─── Records for the task ───
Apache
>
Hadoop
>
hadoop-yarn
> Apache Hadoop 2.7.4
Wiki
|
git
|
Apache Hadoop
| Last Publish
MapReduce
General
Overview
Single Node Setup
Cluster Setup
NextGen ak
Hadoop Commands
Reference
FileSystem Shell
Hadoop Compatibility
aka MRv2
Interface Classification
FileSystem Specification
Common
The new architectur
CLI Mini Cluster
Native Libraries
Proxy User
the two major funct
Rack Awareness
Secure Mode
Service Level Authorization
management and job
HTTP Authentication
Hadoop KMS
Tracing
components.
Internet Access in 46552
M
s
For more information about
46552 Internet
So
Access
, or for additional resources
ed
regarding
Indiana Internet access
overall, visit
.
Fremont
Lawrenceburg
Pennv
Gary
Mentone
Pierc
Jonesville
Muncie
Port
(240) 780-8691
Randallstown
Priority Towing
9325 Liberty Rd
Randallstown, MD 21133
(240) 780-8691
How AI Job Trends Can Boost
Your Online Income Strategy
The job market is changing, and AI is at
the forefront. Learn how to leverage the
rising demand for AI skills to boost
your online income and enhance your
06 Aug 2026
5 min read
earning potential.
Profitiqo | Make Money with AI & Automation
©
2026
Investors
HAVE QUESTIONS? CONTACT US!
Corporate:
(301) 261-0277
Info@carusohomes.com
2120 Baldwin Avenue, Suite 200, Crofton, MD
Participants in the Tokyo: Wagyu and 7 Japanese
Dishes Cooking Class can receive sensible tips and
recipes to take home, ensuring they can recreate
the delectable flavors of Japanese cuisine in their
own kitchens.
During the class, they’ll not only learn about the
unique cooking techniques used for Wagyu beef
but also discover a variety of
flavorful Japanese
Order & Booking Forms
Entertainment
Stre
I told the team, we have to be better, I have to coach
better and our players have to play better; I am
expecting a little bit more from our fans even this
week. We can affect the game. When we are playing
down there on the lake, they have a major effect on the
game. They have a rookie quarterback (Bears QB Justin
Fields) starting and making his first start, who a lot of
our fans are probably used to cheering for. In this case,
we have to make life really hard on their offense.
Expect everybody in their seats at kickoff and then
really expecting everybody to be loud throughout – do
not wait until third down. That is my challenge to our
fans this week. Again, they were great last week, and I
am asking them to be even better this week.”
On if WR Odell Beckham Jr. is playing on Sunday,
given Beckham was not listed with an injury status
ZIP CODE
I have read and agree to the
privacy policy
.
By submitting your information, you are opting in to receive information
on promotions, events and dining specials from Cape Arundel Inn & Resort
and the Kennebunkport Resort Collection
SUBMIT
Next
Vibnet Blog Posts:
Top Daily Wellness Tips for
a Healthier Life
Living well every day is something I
───
About this exercise. Among the records, how many lines include the string "Wagyu"? State the number and add nothing.

Finished exercise. 2